Count her manager among those who agree with Falcon's self-assessment.
"Megan is a sweet, humble and beautiful person off the court, but she can be like the old (John) McEnroe on the court," said Sean Abdollahi, referring to one of the most animated, competitive and successful players to ever play on the men's tour. "But as a woman, she's more in control. She's fun to watch."
Falcon isn't content with being No. 2 -- at anything. Her competitive drive may have started at age 6 when she was innocently introduced to tennis by flipping on a televised match featuring the woman ranked No. 1 at the time.
"I was watching Steffi Graff at the French Open," she recalled, "and I told my grandfather that I wanted to be the best player in the world."
The goal remains the same 11 years after that bold statement, which prompted grandpa to buy Falcon a racket and sign her up for tennis lessons.
With a current WTA pro ranking of 870, Falcon would appear to have a long way to go to realize her dream. Player and manager believe otherwise.

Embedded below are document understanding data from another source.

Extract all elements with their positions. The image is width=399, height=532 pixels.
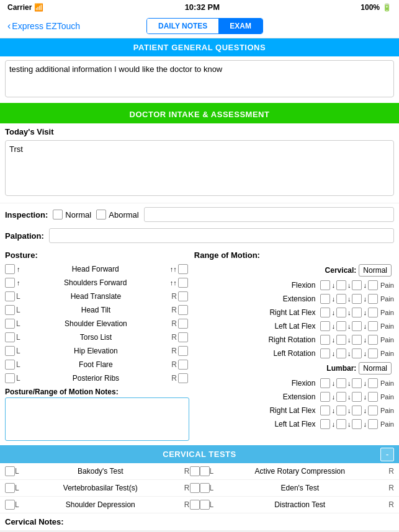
le-c3[interactable]	[352, 392, 362, 402]
rrot-c2[interactable]	[336, 335, 346, 345]
pr-check-l[interactable]	[5, 373, 15, 383]
back-button[interactable]: ‹ Express EZTouch	[7, 20, 80, 32]
pr-l: L	[16, 374, 20, 383]
lumbar-label: Lumbar:	[194, 364, 359, 373]
flex-c3[interactable]	[352, 280, 362, 290]
lf-c4[interactable]	[368, 378, 378, 388]
lf-arr3: ↓	[363, 379, 367, 387]
lrot-c3[interactable]	[352, 348, 362, 358]
llf-c2[interactable]	[336, 321, 346, 331]
lf-c2[interactable]	[336, 378, 346, 388]
patient-notes-input[interactable]: testing additional information I would l…	[5, 60, 394, 97]
rom-l-right-lat-flex: Right Lat Flex ↓ ↓ ↓ Pain	[192, 404, 397, 417]
lrot-c2[interactable]	[336, 348, 346, 358]
llf-c3[interactable]	[352, 321, 362, 331]
lllf-c3[interactable]	[352, 419, 362, 429]
test-row-1: L Bakody's Test R L Active Rotary Compre…	[0, 463, 399, 480]
tab-exam[interactable]: EXAM	[218, 19, 262, 33]
tab-daily-notes[interactable]: DAILY NOTES	[147, 19, 218, 33]
cervical-normal-button[interactable]: Normal	[359, 264, 392, 277]
tl-check-l[interactable]	[5, 332, 15, 342]
se-check-l[interactable]	[5, 319, 15, 329]
pr-check-r[interactable]	[178, 373, 188, 383]
se-check-r[interactable]	[178, 319, 188, 329]
back-label[interactable]: Express EZTouch	[12, 21, 80, 31]
rlf-c4[interactable]	[368, 308, 378, 317]
vertebro-r: R	[184, 484, 190, 492]
sd-check-l[interactable]	[5, 500, 15, 510]
lumbar-normal-button[interactable]: Normal	[359, 362, 392, 375]
lllf-c2[interactable]	[336, 419, 346, 429]
dist-check-l[interactable]	[200, 500, 210, 510]
eden-r: R	[388, 484, 394, 492]
rrot-c3[interactable]	[352, 335, 362, 345]
ext-c2[interactable]	[336, 294, 346, 304]
ht-check-l[interactable]	[5, 291, 15, 301]
eden-name: Eden's Test	[213, 484, 386, 492]
llf-arr1: ↓	[331, 322, 335, 330]
abnormal-checkbox[interactable]	[96, 210, 106, 219]
htilt-check-l[interactable]	[5, 305, 15, 315]
sf-check-r[interactable]	[178, 278, 188, 288]
lllf-c1[interactable]	[320, 419, 330, 429]
sd-check-r[interactable]	[190, 500, 200, 510]
posture-row-head-tilt: L Head Tilt R	[2, 303, 192, 317]
bakody-check-l[interactable]	[5, 466, 15, 476]
ext-c1[interactable]	[320, 294, 330, 304]
rrot-c1[interactable]	[320, 335, 330, 345]
inspection-input[interactable]	[144, 207, 394, 222]
collapse-button[interactable]: -	[380, 448, 394, 461]
le-c4[interactable]	[368, 392, 378, 402]
rlf-c1[interactable]	[320, 308, 330, 317]
rlf-arr3: ↓	[363, 309, 367, 316]
eden-l: L	[210, 484, 214, 492]
arc-l: L	[210, 467, 214, 476]
llf-c4[interactable]	[368, 321, 378, 331]
posture-notes-input[interactable]	[5, 397, 189, 441]
visit-input[interactable]: Trst	[5, 140, 394, 196]
palpation-input[interactable]	[49, 228, 394, 243]
lf-c1[interactable]	[320, 378, 330, 388]
bakody-check-r[interactable]	[190, 466, 200, 476]
he-check-l[interactable]	[5, 346, 15, 356]
rlf-c3[interactable]	[352, 308, 362, 317]
rlf-c2[interactable]	[336, 308, 346, 317]
ht-check-r[interactable]	[178, 291, 188, 301]
lf-arr1: ↓	[331, 379, 335, 387]
lrlf-c4[interactable]	[368, 406, 378, 415]
arc-check-l[interactable]	[200, 466, 210, 476]
lllf-c4[interactable]	[368, 419, 378, 429]
le-c2[interactable]	[336, 392, 346, 402]
ff-check-r[interactable]	[178, 360, 188, 370]
tl-check-r[interactable]	[178, 332, 188, 342]
le-c1[interactable]	[320, 392, 330, 402]
normal-checkbox[interactable]	[53, 210, 63, 219]
ff-check-l[interactable]	[5, 360, 15, 370]
he-check-r[interactable]	[178, 346, 188, 356]
vertebro-check-l[interactable]	[5, 483, 15, 493]
htilt-check-r[interactable]	[178, 305, 188, 315]
lrot-c4[interactable]	[368, 348, 378, 358]
sf-check[interactable]	[5, 278, 15, 288]
rrot-c4[interactable]	[368, 335, 378, 345]
se-label: Shoulder Elevation	[20, 319, 171, 328]
patient-section-header: PATIENT GENERAL QUESTIONS	[0, 38, 399, 56]
lrot-c1[interactable]	[320, 348, 330, 358]
flex-c2[interactable]	[336, 280, 346, 290]
lllf-arr1: ↓	[331, 420, 335, 428]
hf-check-r[interactable]	[178, 264, 188, 274]
sd-l: L	[15, 500, 19, 509]
eden-check-l[interactable]	[200, 483, 210, 493]
ext-c4[interactable]	[368, 294, 378, 304]
vertebro-check-r[interactable]	[190, 483, 200, 493]
lf-c3[interactable]	[352, 378, 362, 388]
pr-label: Posterior Ribs	[20, 374, 171, 383]
lrlf-c2[interactable]	[336, 406, 346, 415]
flex-c1[interactable]	[320, 280, 330, 290]
flex-c4[interactable]	[368, 280, 378, 290]
ext-c3[interactable]	[352, 294, 362, 304]
llf-c1[interactable]	[320, 321, 330, 331]
lrlf-c3[interactable]	[352, 406, 362, 415]
lrlf-c1[interactable]	[320, 406, 330, 415]
hf-check[interactable]	[5, 264, 15, 274]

Abdollahi, who coached Falcon for two years at his Mountain View tennis academy, said, "Megan is doing very well" -- especially for a player who has yet to turn pro. Falcon has competed in three pro tournaments this summer as an amateur, climbing from 1,140 to 870 in just three weeks.
"Her mobility is as good as anyone on the tour -- including the Williams sisters," said Mountain View High graduate Abdollahi, daring to compare his player to pro stars Serena and Venus Williams, "and her power on the forehand side is as good as anyone in the world."
While Falcon didn't speak of herself in such glowing terms, she certainly does not lack confidence.
"I think I can play pro tennis; the competition is not that much different than the junior level," the Alameda native said. "I think I can do really well. I just need to keep working hard and stay focused. I'm ready to give it a shot and see how it goes."
Exactly when Falcon plans to take this shot has yet to be determined. Falcon may announce her intentions to turn pro next month, Abdollahi hinted, or she just might go to college for a year or so,
Falcon said she has a good relationship with Stanford University, which has one of the best tennis programs in the nation and would surely approve of her SAT score (1,380).
"It's a no-lose situation," Falcon said of making a decision between college and the pros. "I win either way."
Falcon is used to winning -- she's done plenty of it playing tennis on the junior level. Falcon finished last year ranked No. 1 in the nation in the under-16 girls division and No. 4 in the under-18 bracket.